The problems associated with copyrights and the protection of intellectual property rights (IPR) generally arise from the transition from analog to digital data representation. Easy bit-by-bit reproductions of originals and the simple distribution of information across networks cause additional problems. However, one way IPR can be protected is by integrating copyright information directly into the data. This technique is referred to as "digital watermarking."

In general, there are both secret watermarks and public watermarks. Secret watermarks can be used as authentication and content-integrity mechanisms. This implies that the watermark is a secured link readable only by authorized persons with knowledge of the secret key. Public watermarks, on the other hand, act as information carriers, and the watermark is readable to everybody. These public watermarks are detectable or removable by third parties.

Audio watermarking has a number of applications, including:

Copyright protection. Copyright owners can be authenticated by a secret key for reading a secret watermark.
Monitoring copying. Embedding secret watermarks to trace illegal copying.
Fingerprinting. In point-to-point distribution environments, information about authenticated customers can be embedded as secret watermarks prior to secure delivery of the data.
Detection of content manipulation. Determining whether tampering (content manipulation) of the authorized state has occurred.
Information carrier. A public watermark embedded in the datastream can act as a link to external databases storing information about copyright and license conditions.

Depending on the kind of watermark and its intended use, watermarking techniques have various properties. For instance, in terms of signal-processing properties, the watermark should not be perceivable by observers, but should be robust against intentional or anticipated manipulations (compression, filtering, resampling, requantization, cropping, scaling, and the like).

As for security properties, the watermarking procedure should rely on a key to ensure security — not the algorithm's secrecy — and the watermark should be statistically undetectable. Furthermore, the algorithm should have a mathematical formulation and be published. The coding procedure should be symmetric or asymmetric (in the same sense as public-key cryptographic algorithms), depending on the application. Also, the procedure should be able to withstand collusion attacks that use multiple watermarked copies.

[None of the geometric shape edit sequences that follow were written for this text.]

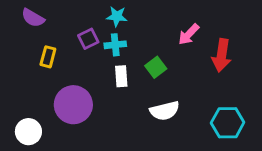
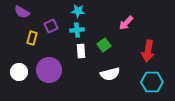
purple square: (88, 39) -> (51, 26), moved
red arrow: (222, 55) -> (148, 51), moved
white circle: (28, 132) -> (19, 72), moved

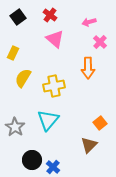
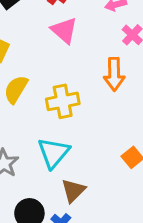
brown triangle: (89, 145) -> (73, 191), moved

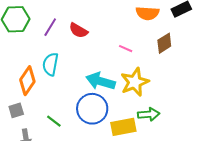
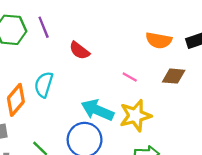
purple line: (50, 27) -> (44, 27), moved, turned -60
brown diamond: (164, 43) -> (174, 76), turned 30

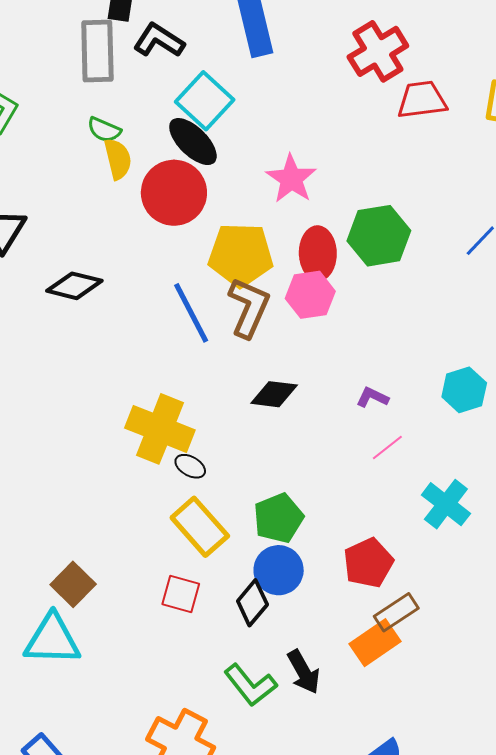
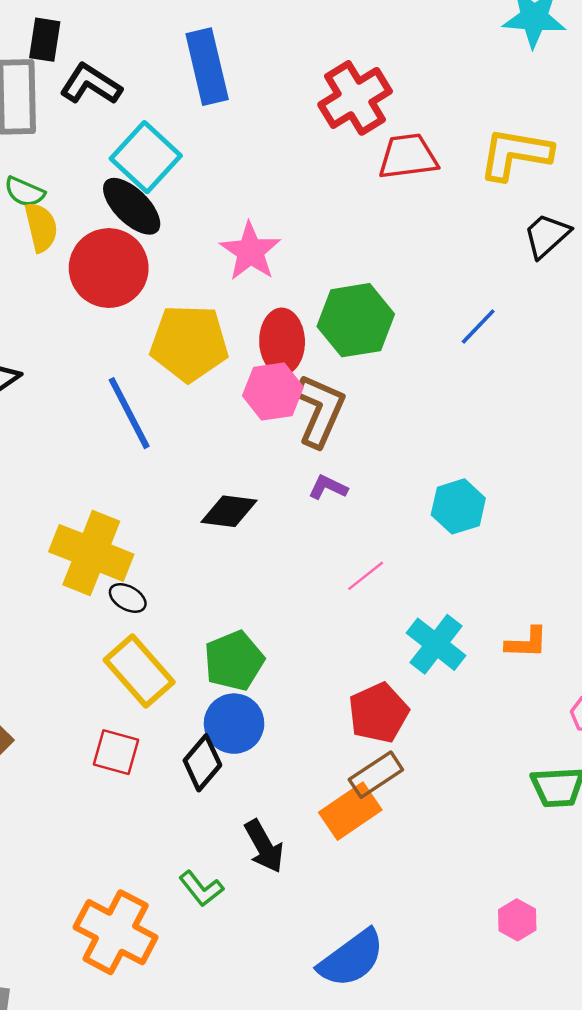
brown L-shape: (249, 307) -> (320, 411), moved
purple L-shape: (372, 397) -> (328, 487), moved
red pentagon: (368, 563) -> (378, 713), moved
green L-shape: (250, 685) -> (201, 889), moved, size x0.7

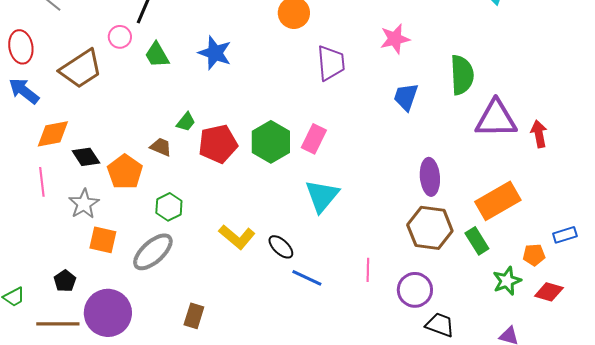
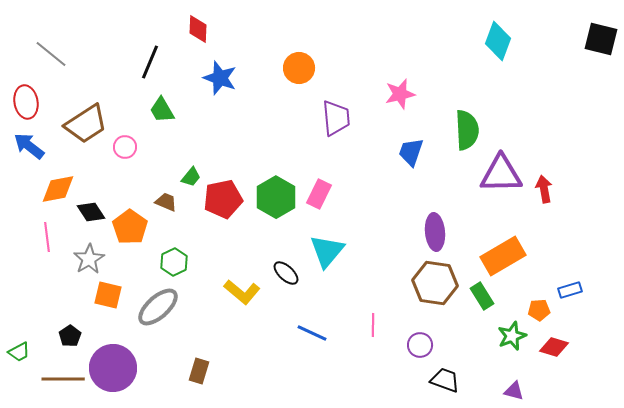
pink circle: (120, 37) -> (125, 147), moved
blue star: (215, 53) -> (220, 78), moved
black ellipse: (281, 247) -> (286, 273), moved
purple circle: (415, 290) -> (420, 345), size x0.7

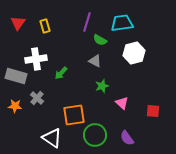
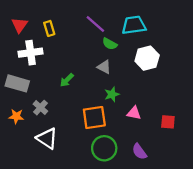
purple line: (87, 22) -> (95, 24), turned -66
white cross: (36, 59) -> (31, 53), moved
pink triangle: (122, 103) -> (134, 113), turned -32
orange square: (74, 115) -> (94, 117), moved
white triangle: (52, 138) -> (47, 138), moved

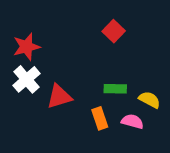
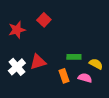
red square: (114, 31) -> (44, 20), moved
white cross: (26, 79) -> (17, 67), moved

Finally, the watermark algorithm should support real-time processing; be adjustable to different degrees of robustness, quality, and amount of data; tunable to different media; and should support simultaneous embedding of multiple watermarks.

The Watermarking Method

To implement watermarks, the large amount of data of typical CD-quality audio signals makes it possible for you to use statistical methods that rely on large sets. The method I'll present here is a statistical algorithm working in the Fourier domain. It embeds 1 bit of the watermark in every timeslice of about 116 milliseconds and doesn't need the original audio stream or additional data to read the watermark. The algorithms are based on the Patchwork approach (see "Techniques for Data Hiding," by W. Bender, D. Gruhl, N. Morimoto, and A. Lu, IBM Systems Journal, 1996). Similar methods work in the time domain (see "Robust Audio Watermarking in the Time Domain," by P. Bassia and I. Pitas, Proceedings of Eusipco-98, Ninth European Signal Processing Conference, September 1998). The audio watermarking method presented here has been adapted to the frequency domain and does not require the original audio track to detect the watermark.

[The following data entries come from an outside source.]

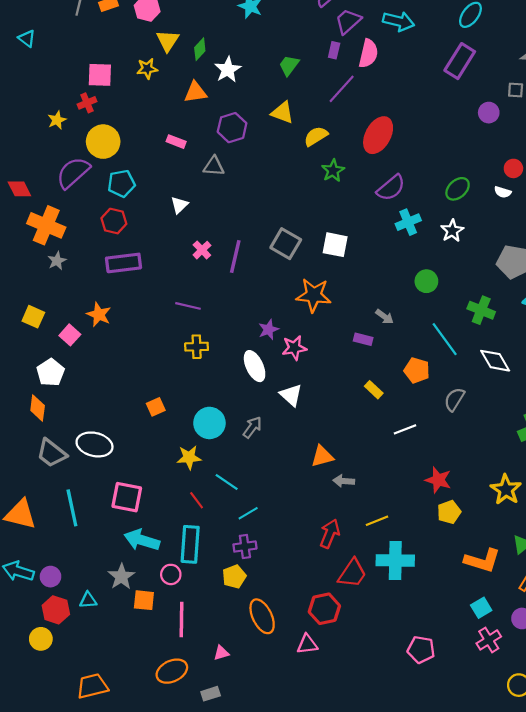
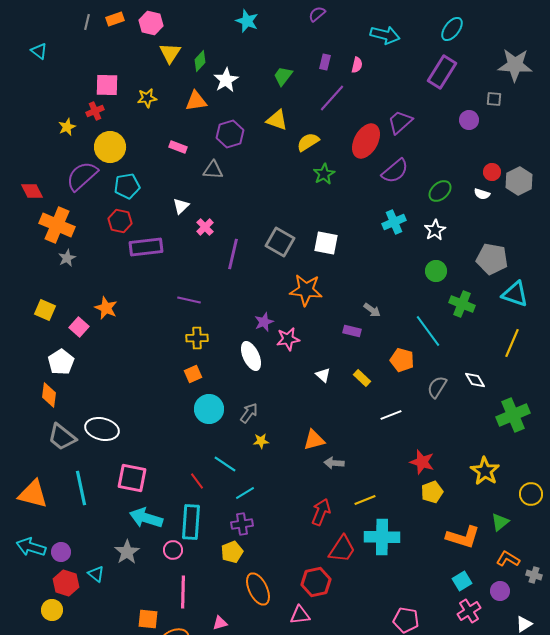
purple trapezoid: (348, 21) -> (400, 122), moved
pink semicircle: (368, 53) -> (357, 65), size x0.6
yellow star: (147, 69) -> (147, 98), moved
purple semicircle: (391, 188) -> (395, 171), moved
pink cross: (202, 250) -> (205, 227), moved
purple rectangle: (124, 263) -> (146, 247), moved
green circle: (426, 281) -> (436, 271), moved
white diamond: (495, 361) -> (475, 380), moved, size x0.7
white triangle: (291, 395) -> (323, 375), moved, size x0.7
orange square: (156, 407) -> (193, 374), moved
yellow star: (189, 457) -> (261, 441), moved, size x0.7
cyan triangle: (88, 600) -> (96, 574), turned 42
orange square: (144, 600) -> (148, 619), moved

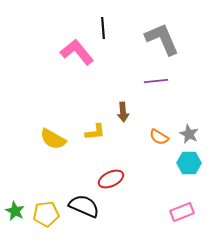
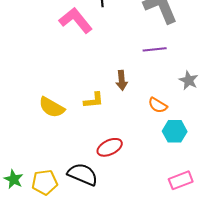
gray star: (189, 134) -> (189, 80), moved
cyan hexagon: (189, 163) -> (175, 131), moved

For example, assume that a dataset contains 2N values (in our method, frequency coefficients of the Fourier domain). To embed one bit of the watermark into the dataset:

Map the secret key and the watermark to the seed of a random-number generator. Start the generator to pseudorandomly select two intermixed subsets A={a_i}_i₌₁_,...,M and B={b_i}_i₌₁_,...,M of equal size MN from the original set.
Formulate the test hypothesis (H₀) and alternative hypothesis (H₁). The appropriate test statistic z will be a function of the sets A and B with the probability distribution function PDF (z) in the unmarked case and _m(z) in the marked case:
- H₀: The watermark is not embedded (z follows PDF (z)).
- H₁: The watermark is embedded (z follows PDF _m(z)).
The equations in Figures 1(a) and (b) describe the two kinds of errors incorporated in hypothesis testing. Hypothesis testing is used in the detection procedure to decide whether the watermark bit is embedded. The threshold T is used in the detection step.

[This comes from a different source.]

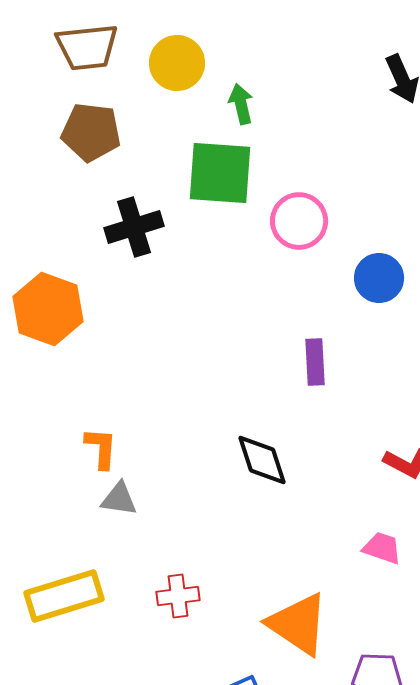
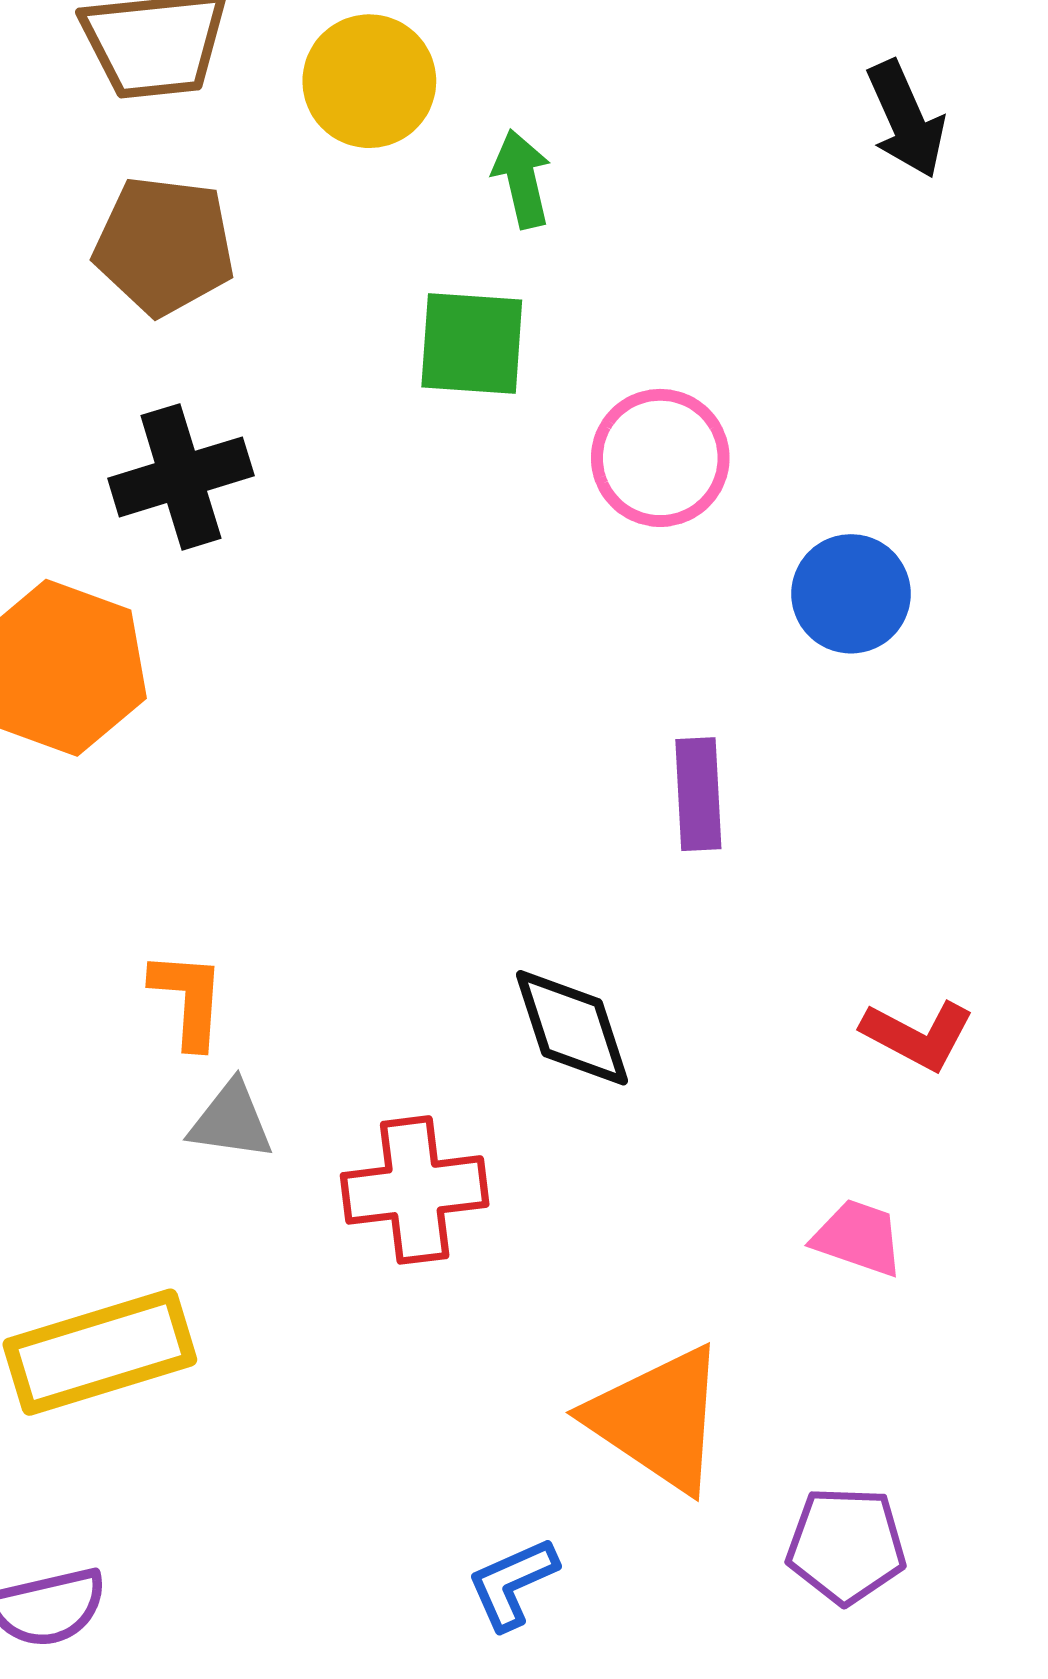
green square: (220, 173) -> (472, 343), size x0.7
black cross: (134, 227) -> (181, 477), moved
red cross: (178, 596) -> (415, 1190), moved, size x1.4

Figure 1: Embedding the watermark.
Alter the selected elements a_iA and b_iB, I=1,..., M according to the embedding functions in Figure 1(c). The alterations of the Fourier coefficients have to be performed in a way that achieves inaudibility. Therefore, the changes are derived from a psychoacoustic model and are different for the individual Fourier coefficients. The alterations of the average value + can be described by an effective embedding factor defined by k:=(+)/(+), ='–, and ='–.

Psychoacoustic Models

Psychoacoustic models used in current audio-compression coders apply frequency and temporal masking effects to ensure inaudibility by shaping the quantization noise according to the masking threshold. A watermarking procedure, in turn, should use already-existing models for shaping the watermark noise. The various psychoacoustic models differ in complexity and in implementation of masking effects. I used the psychoacoustic Model 1 Layer I of ISO-MPEG with fs=44.1 KHz sampling rate. To iteratively allocate the necessary bits, the MPEG standard calculates the signal-to-mask ratios (SMR) of all the subbands. This is not necessary in our case, since only the masking threshold for each block of samples is of interest. Therefore, the necessary steps in calculation of the masking threshold for each block are:

Calculate the power spectrum.
Identify the tonal (sinusoid-like) and nontonal (noise-like) components.
Decimate the maskers to eliminate all irrelevant maskers.
Compute the individual masking thresholds.
Compute the global masking threshold.
Determine the minimum masking threshold in each subband.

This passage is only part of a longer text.